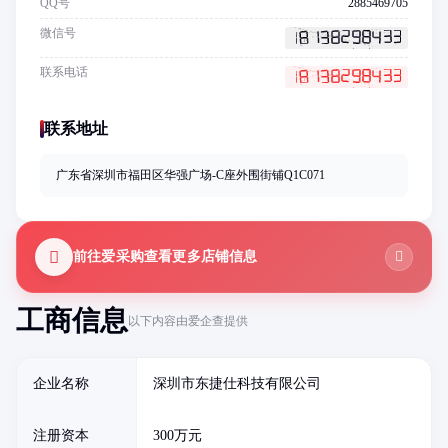
QQ号
2885469705
微信号
联系电话
联系地址
广东省深圳市福田区华强广场-C座外围街铺Q1C071
前往爱采购查看更多店铺信息
工商信息
以下内容由爱企查提供
企业名称
深圳市东捷仕科技有限公司
注册资本
300万元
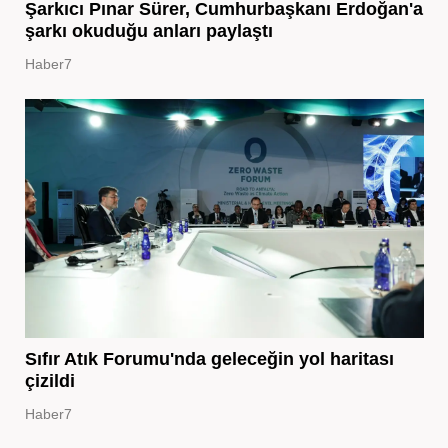
Şarkıcı Pınar Sürer, Cumhurbaşkanı Erdoğan'a
şarkı okuduğu anları paylaştı
Haber7
Sıfır Atık Forumu'nda geleceğin yol haritası
çizildi
Haber7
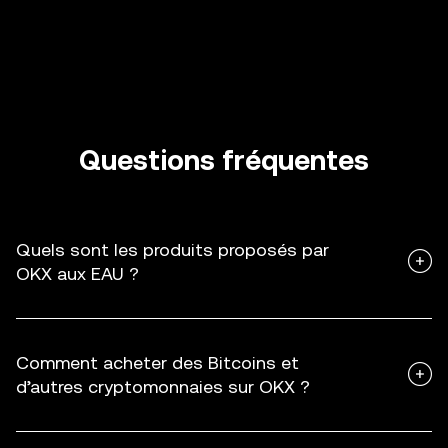
Questions fréquentes
Quels sont les produits proposés par
OKX aux EAU ?
Comment acheter des Bitcoins et
d’autres cryptomonnaies sur OKX ?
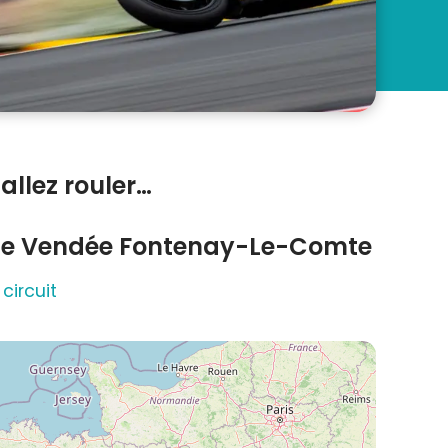
allez rouler…
 de Vendée Fontenay-Le-Comte
 circuit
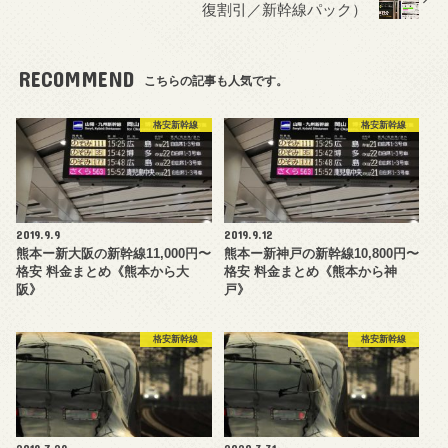
復割引／新幹線パック）
RECOMMEND
こちらの記事も人気です。
格安新幹線
格安新幹線
2019.9.9
2019.9.12
熊本ー新大阪の新幹線11,000円〜
熊本ー新神戸の新幹線10,800円〜
格安 料金まとめ《熊本から大
格安 料金まとめ《熊本から神
阪》
戸》
格安新幹線
格安新幹線
2019.7.29
2020.3.31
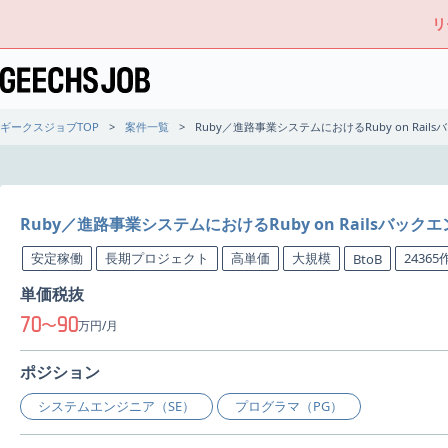
リ
ギークスジョブTOP
案件一覧
Ruby／進路事業システムにおけるRuby on R
Ruby／進路事業システムにおけるRuby on Rails
安定稼働
長期プロジェクト
高単価
大規模
2436
BtoB
単価税抜
70
90
〜
万円/月
ポジション
システムエンジニア（SE）
プログラマ（PG）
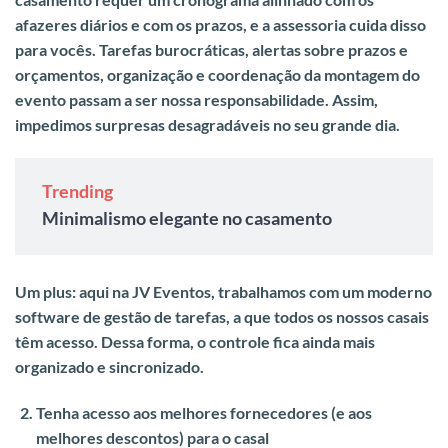
afazeres diários e com os prazos, e a assessoria cuida disso
para vocês
.
Tarefas burocráticas, alertas sobre prazos e
orçamentos, organização e coordenação da montagem do
evento passam a ser nossa responsabilidade.
Assim,
impedimos surpresas desagradáveis no seu grande dia.
Trending
Minimalismo elegante no casamento
Um plus: aqui na JV Eventos, trabalhamos com um moderno
software de gestão de tarefas, a que todos os nossos casais
têm acesso. Dessa forma, o controle fica ainda mais
organizado e sincronizado.
Tenha acesso aos melhores fornecedores (e aos
melhores descontos
) para o casal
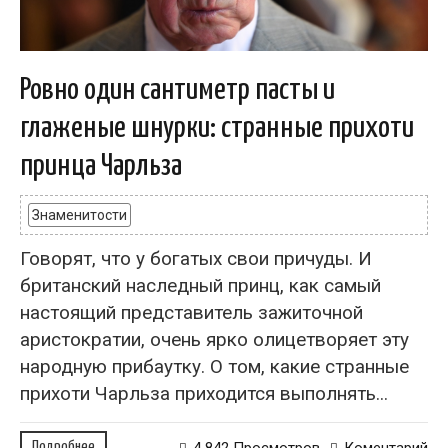
Ровно один сантиметр пасты и
глаженые шнурки: странные прихоти
принца Чарльза
Знаменитости
Говорят, что у богатых свои причуды. И
британский наследный принц, как самый
настоящий представитель зажиточной
аристократии, очень ярко олицетворяет эту
народную прибаутку. О том, какие странные
прихоти Чарльза приходится выполнять...
Подробнее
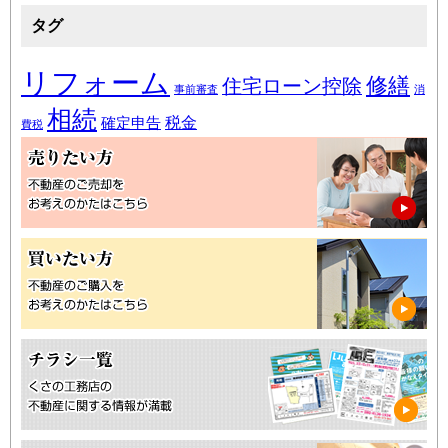
タグ
リフォーム
修繕
住宅ローン控除
事前審査
消
相続
税金
確定申告
費税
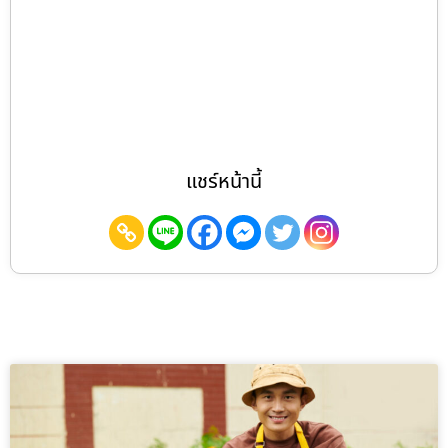
แชร์หน้านี้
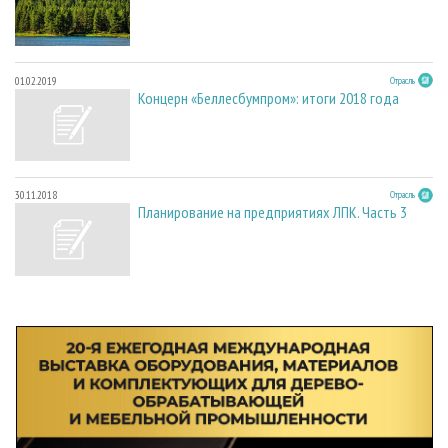
01.02.2019
Отрасль
Концерн «Беллесбумпром»: итоги 2018 года
30.11.2018
Отрасль
Планирование на предприятиях ЛПК. Часть 3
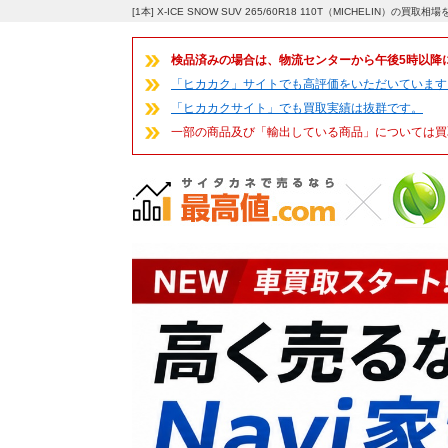
[1本] X-ICE SNOW SUV 265/60R18 110T（MICHELIN）
検品済みの場合は、物流センターから午後5時以降
「ヒカカク」サイトでも高評価をいただいています
「ヒカカクサイト」でも買取実績は抜群です。
一部の商品及び「輸出している商品」については買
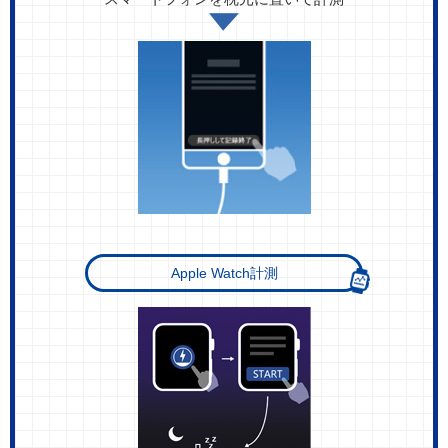
Apple Watch計測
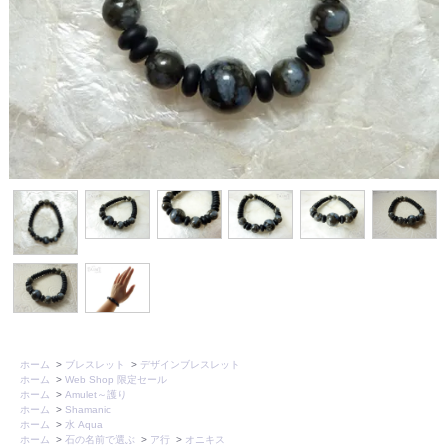
ホーム
>
ブレスレット
>
デザインブレスレット
ホーム
>
Web Shop 限定セール
ホーム
>
Amulet～護り
ホーム
>
Shamanic
ホーム
>
水 Aqua
ホーム
>
石の名前で選ぶ
>
ア行
>
オニキス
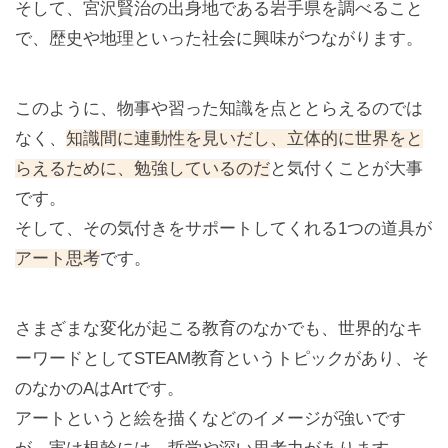
そして、宮沢賢治の出身地である岩手県を調べること
で、歴史や地理といった社会に興味がつながります。
このように、物事や習った知識を点ととらえるのでは
なく、
知識間に連動性を見いだし、立体的に世界をと
らえるために、勉強しているのだ
と気付くことが大事
です。
そして、その気付きをサポートしてくれる1つの道具が
アート思考
です。
さまざまな変化が起こる教育のなかでも、世界的なキ
ーワードとしてSTEAM教育というトピックがあり、そ
のなかのAはArtです。
アートというと絵を描くなどのイメージが強いです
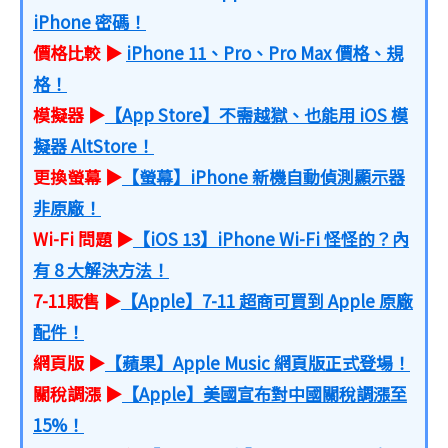
iPhone 密碼！
價格比較 ▶
iPhone 11、Pro、Pro Max 價格、規
格！
模擬器 ▶
【App Store】不需越獄、也能用 iOS 模
擬器 AltStore！
更換螢幕 ▶
【螢幕】iPhone 新機自動偵測顯示器
非原廠！
Wi-Fi 問題 ▶
【iOS 13】iPhone Wi-Fi 怪怪的？內
有 8 大解決方法！
7-11販售 ▶
【Apple】7-11 超商可買到 Apple 原廠
配件！
網頁版 ▶
【蘋果】Apple Music 網頁版正式登場！
關稅調漲 ▶
【Apple】美國宣布對中國關稅調漲至
15%！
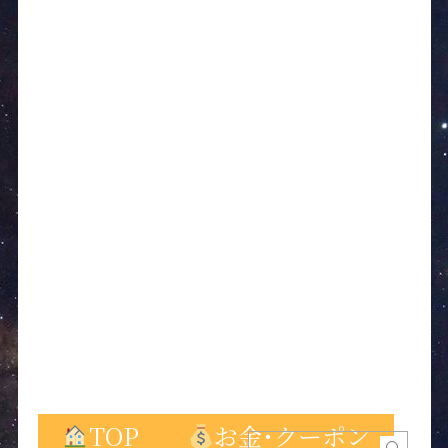
TOP
お金･クーポン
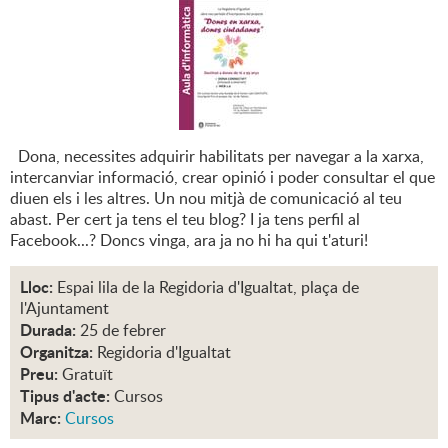
Dona, necessites adquirir habilitats per navegar a la xarxa,
intercanviar informació, crear opinió i poder consultar el que
diuen els i les altres. Un nou mitjà de comunicació al teu
abast. Per cert ja tens el teu blog? I ja tens perfil al
Facebook...? Doncs vinga, ara ja no hi ha qui t'aturi!
Lloc:
Espai lila de la Regidoria d'Igualtat, plaça de
l'Ajuntament
Durada:
25 de febrer
Organitza:
Regidoria d'Igualtat
Preu:
Gratuït
Tipus d'acte:
Cursos
Marc:
Cursos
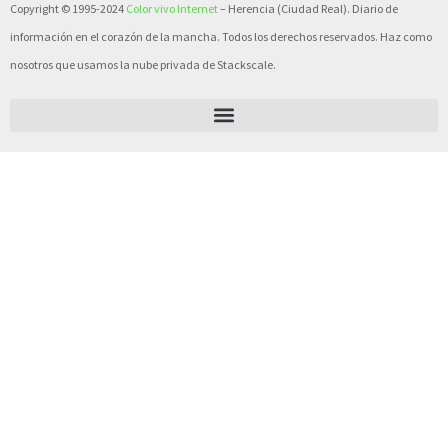
Copyright © 1995-2024
Color vivo Internet
– Herencia (Ciudad Real). Diario de
información en el corazón de la mancha. Todos los derechos reservados. Haz como
nosotros que usamos la nube privada de Stackscale.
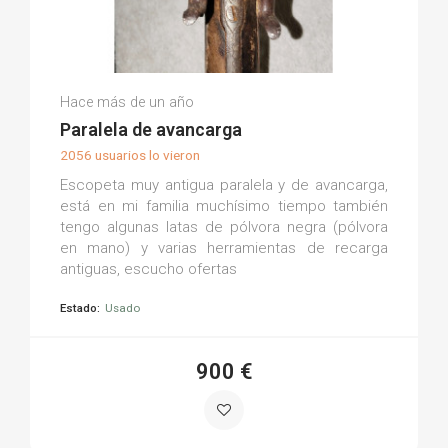
Manuel E.
Hace más de un año
(0)
Paralela de avancarga
2056 usuarios lo vieron
Escopeta muy antigua paralela y de avancarga,
está en mi familia muchísimo tiempo también
tengo algunas latas de pólvora negra (pólvora
en mano) y varias herramientas de recarga
antiguas, escucho ofertas
Estado:
Usado
900 €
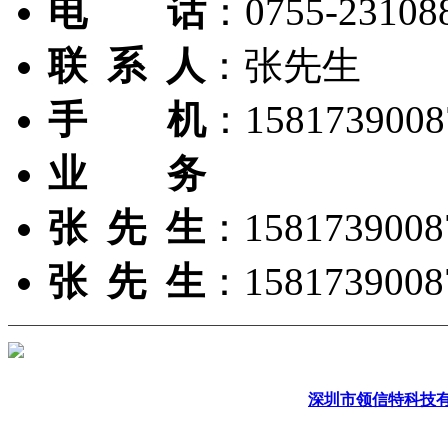
电 话
：0755-23108
联 系 人
：张先生
手 机
：15817390
业 务
张 先 生
：15817390
张 先 生
：15817390
深圳市领信特科技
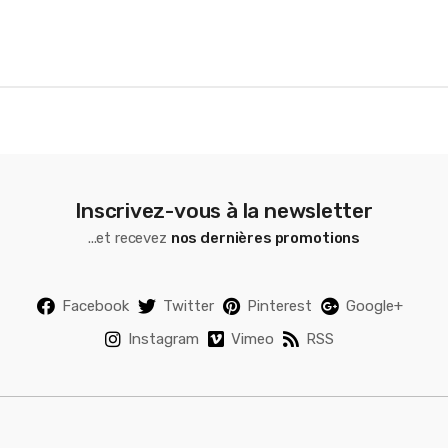
s
e
l
Inscrivez-vous à la newsletter
...et recevez
nos dernières promotions
Facebook
Twitter
Pinterest
Google+
Instagram
Vimeo
RSS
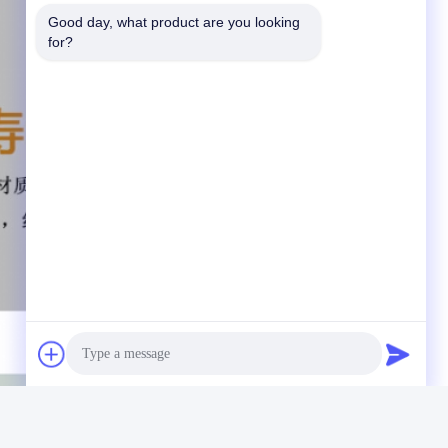
Good day, what product are you looking 
for?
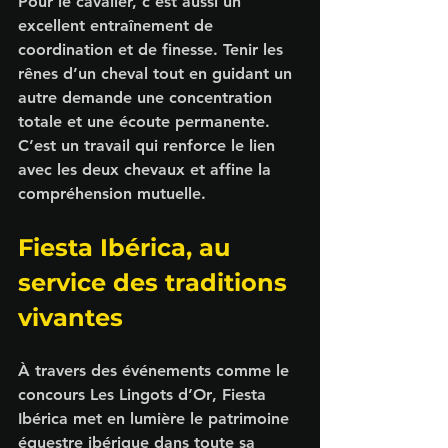
Pour le cavalier, c’est aussi un 
excellent entraînement de 
coordination et de finesse. Tenir les 
rênes d’un cheval tout en guidant un 
autre demande une concentration 
totale et une écoute permanente. 
C’est un travail qui renforce le lien 
avec les deux chevaux et affine la 
compréhension mutuelle.
Fiesta Ibérica, au 
service des traditions 
vivantes
À travers des événements comme le 
concours 
Les Lingots d’Or
, 
Fiesta 
Ibérica
 met en lumière le patrimoine 
équestre ibérique dans toute sa 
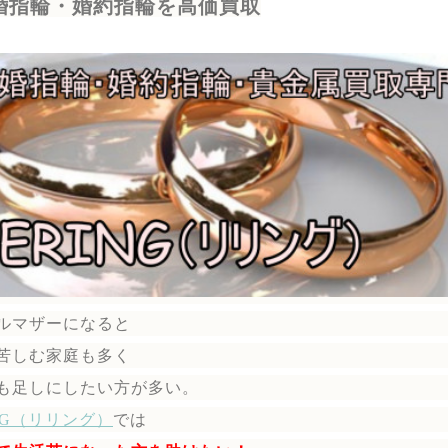
婚指輪・婚約指輪を高価買取
ルマザーになると
苦しむ家庭も多く
も足しにしたい方が多い。
ING（リリング）
では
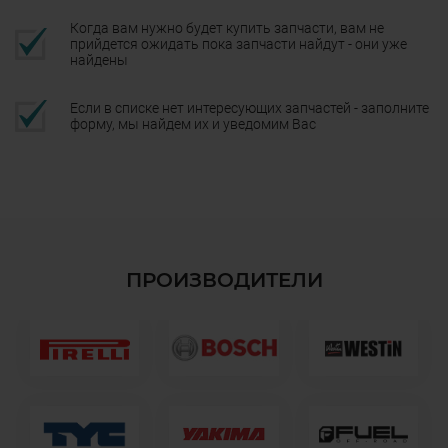
Когда вам нужно будет купить запчасти, вам не
прийдется ожидать пока запчасти найдут - они уже
найдены
Если в списке нет интересующих запчастей - заполните
форму, мы найдем их и уведомим Вас
ПРОИЗВОДИТЕЛИ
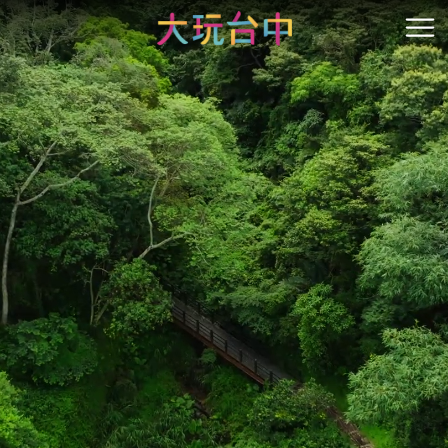
跳
到
開
主
要
內
容
區
塊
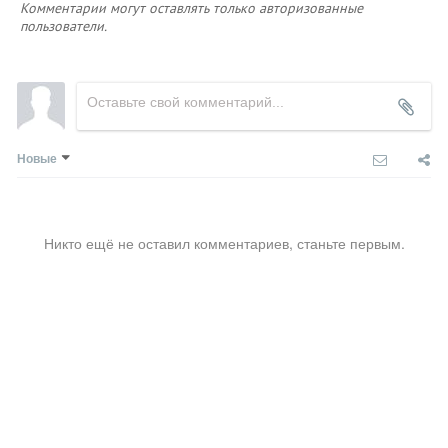
Комментарии могут оставлять только авторизованные
пользователи.
Новые
Никто ещё не оставил комментариев, станьте первым.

▶ **Your assignment**: Go back to the lines above and output, exactly as they stand, the ones from the line containing "настоящий представитель зажиточной" to the line containing "Color vivo Internet". Leave all pictures behind.

▶ **Written answer**:
настоящий представитель зажиточной
аристократии, очень ярко олицетворяет эту
народную прибаутку. О том, какие странные
прихоти Чарльза приходится выполнять...
Подробнее
タグ
リフォーム
修繕
住宅ローン控除
事前審査
消
相続
税金
確定申告
費税
แชร์หน้านี้
01.02.2019
Отрасль
Концерн «Беллесбумпром»: итоги 2018 года
30.11.2018
Отрасль
Планирование на предприятиях ЛПК. Часть 3
[1本] X-ICE SNOW SUV 265/60R18 110T（MICHELIN）
検品済みの場合は、物流センターから午後5時以降
「ヒカカク」サイトでも高評価をいただいています
「ヒカカクサイト」でも買取実績は抜群です。
一部の商品及び「輸出している商品」については買
Apple Watch計測
ホーム
>
ブレスレット
>
デザインブレスレット
ホーム
>
Web Shop 限定セール
ホーム
>
Amulet～護り
ホーム
>
Shamanic
ホーム
>
水 Aqua
ホーム
>
石の名前で選ぶ
>
ア行
>
オニキス
そして、宮沢賢治の出身地である岩手県を調べること
で、歴史や地理といった社会に興味がつながります。
このように、物事や習った知識を点ととらえるのでは
なく、
知識間に連動性を見いだし、立体的に世界をと
らえるために、勉強しているのだ
と気付くことが大事
です。
そして、その気付きをサポートしてくれる1つの道具が
アート思考
です。
さまざまな変化が起こる教育のなかでも、世界的なキ
ーワードとしてSTEAM教育というトピックがあり、そ
のなかのAはArtです。
アートというと絵を描くなどのイメージが強いです
iPhone 密碼！
價格比較 ▶
iPhone 11、Pro、Pro Max 價格、規
格！
模擬器 ▶
【App Store】不需越獄、也能用 iOS 模
擬器 AltStore！
更換螢幕 ▶
【螢幕】iPhone 新機自動偵測顯示器
非原廠！
Wi-Fi 問題 ▶
【iOS 13】iPhone Wi-Fi 怪怪的？內
有 8 大解決方法！
7-11販售 ▶
【Apple】7-11 超商可買到 Apple 原廠
配件！
網頁版 ▶
【蘋果】Apple Music 網頁版正式登場！
關稅調漲 ▶
【Apple】美國宣布對中國關稅調漲至
15%！
TOP
お金･クーポン
Dona, necessites adquirir habilitats per navegar a la xarxa,
intercanviar informació, crear opinió i poder consultar el que
diuen els i les altres. Un nou mitjà de comunicació al teu
abast. Per cert ja tens el teu blog? I ja tens perfil al
Facebook...? Doncs vinga, ara ja no hi ha qui t'aturi!
Lloc:
Espai lila de la Regidoria d'Igualtat, plaça de
l'Ajuntament
Durada:
25 de febrer
Organitza:
Regidoria d'Igualtat
Preu:
Gratuït
Tipus d'acte:
Cursos
Marc:
Cursos
Copyright © 1995-2024
Color vivo Internet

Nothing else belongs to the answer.